Reproduce exactly the lines that run from the start of the records below to the line with "l’augmentation du taux de valorisation du", inclusive.
--- Source material ---
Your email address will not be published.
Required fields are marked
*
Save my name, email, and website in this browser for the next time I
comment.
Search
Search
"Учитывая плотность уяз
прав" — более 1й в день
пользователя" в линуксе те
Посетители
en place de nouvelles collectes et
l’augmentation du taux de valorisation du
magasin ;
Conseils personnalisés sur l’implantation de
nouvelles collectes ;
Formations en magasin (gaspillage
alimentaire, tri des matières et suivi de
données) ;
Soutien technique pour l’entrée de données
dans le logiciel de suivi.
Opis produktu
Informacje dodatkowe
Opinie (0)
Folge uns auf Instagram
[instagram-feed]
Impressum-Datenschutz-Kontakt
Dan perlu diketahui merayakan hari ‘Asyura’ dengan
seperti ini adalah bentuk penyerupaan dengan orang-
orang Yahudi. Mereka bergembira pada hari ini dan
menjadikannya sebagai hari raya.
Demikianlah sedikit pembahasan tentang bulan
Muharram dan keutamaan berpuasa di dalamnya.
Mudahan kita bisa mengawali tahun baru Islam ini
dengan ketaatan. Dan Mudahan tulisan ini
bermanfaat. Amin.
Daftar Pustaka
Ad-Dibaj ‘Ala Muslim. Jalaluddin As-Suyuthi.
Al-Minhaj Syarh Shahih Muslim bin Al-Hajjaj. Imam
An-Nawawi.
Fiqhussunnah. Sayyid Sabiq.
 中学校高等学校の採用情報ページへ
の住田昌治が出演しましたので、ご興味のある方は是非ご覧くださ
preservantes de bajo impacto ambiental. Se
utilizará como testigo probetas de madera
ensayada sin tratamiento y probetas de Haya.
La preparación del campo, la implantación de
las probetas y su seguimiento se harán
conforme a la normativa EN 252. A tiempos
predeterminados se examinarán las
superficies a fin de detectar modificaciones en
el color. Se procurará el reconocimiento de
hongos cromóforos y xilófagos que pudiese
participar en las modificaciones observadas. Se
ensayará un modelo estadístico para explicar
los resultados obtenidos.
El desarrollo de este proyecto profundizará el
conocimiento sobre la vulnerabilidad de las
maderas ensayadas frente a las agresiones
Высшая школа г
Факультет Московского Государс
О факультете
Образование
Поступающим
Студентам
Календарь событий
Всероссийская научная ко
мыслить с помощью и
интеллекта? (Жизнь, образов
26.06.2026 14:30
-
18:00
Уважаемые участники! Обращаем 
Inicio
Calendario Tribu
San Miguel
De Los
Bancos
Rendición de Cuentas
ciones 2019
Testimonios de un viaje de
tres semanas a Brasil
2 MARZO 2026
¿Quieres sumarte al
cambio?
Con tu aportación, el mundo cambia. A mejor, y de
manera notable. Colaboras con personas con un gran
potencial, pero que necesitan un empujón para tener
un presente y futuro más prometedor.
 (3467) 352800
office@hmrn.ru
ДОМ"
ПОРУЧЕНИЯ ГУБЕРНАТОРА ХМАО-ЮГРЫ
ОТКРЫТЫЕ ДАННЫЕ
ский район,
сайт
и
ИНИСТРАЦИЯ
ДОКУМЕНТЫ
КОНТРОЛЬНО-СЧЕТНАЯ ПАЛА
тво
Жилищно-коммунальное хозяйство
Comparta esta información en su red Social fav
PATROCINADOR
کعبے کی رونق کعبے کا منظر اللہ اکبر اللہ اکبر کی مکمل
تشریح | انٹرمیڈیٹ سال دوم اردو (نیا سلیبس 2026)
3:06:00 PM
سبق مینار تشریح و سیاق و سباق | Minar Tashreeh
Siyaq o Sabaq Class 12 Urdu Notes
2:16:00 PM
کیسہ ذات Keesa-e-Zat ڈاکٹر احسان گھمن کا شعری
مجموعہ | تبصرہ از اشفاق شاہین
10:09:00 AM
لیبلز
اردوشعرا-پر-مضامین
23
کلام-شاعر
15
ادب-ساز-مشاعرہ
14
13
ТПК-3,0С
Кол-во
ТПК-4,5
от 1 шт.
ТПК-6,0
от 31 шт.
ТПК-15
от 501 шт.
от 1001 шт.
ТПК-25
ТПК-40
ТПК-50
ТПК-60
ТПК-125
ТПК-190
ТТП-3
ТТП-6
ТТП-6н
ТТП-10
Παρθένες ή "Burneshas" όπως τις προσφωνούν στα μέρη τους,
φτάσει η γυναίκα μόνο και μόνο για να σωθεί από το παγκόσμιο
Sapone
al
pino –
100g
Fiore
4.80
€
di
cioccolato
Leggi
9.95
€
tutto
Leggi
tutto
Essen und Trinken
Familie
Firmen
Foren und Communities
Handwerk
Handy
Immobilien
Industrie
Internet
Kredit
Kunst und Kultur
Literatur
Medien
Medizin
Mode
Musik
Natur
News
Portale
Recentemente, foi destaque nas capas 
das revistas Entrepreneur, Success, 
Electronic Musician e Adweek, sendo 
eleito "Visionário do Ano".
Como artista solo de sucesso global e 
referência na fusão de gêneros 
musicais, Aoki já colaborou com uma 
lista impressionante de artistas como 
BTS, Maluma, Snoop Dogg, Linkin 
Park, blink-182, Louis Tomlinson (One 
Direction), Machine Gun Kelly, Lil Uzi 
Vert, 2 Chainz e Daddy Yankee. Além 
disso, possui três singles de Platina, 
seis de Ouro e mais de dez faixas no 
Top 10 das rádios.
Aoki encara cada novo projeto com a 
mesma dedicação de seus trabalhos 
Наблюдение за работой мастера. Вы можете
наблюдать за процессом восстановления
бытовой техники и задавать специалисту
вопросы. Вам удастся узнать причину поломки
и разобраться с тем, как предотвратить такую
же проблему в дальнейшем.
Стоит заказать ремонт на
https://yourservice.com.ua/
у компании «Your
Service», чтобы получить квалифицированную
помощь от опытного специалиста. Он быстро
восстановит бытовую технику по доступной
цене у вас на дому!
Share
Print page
---
▶ [Task result]
Your email address will not be published.
Required fields are marked
*
Save my name, email, and website in this browser for the next time I
comment.
Search
Search
"Учитывая плотность уяз
прав" — более 1й в день
пользователя" в линуксе те
Посетители
en place de nouvelles collectes et
l’augmentation du taux de valorisation du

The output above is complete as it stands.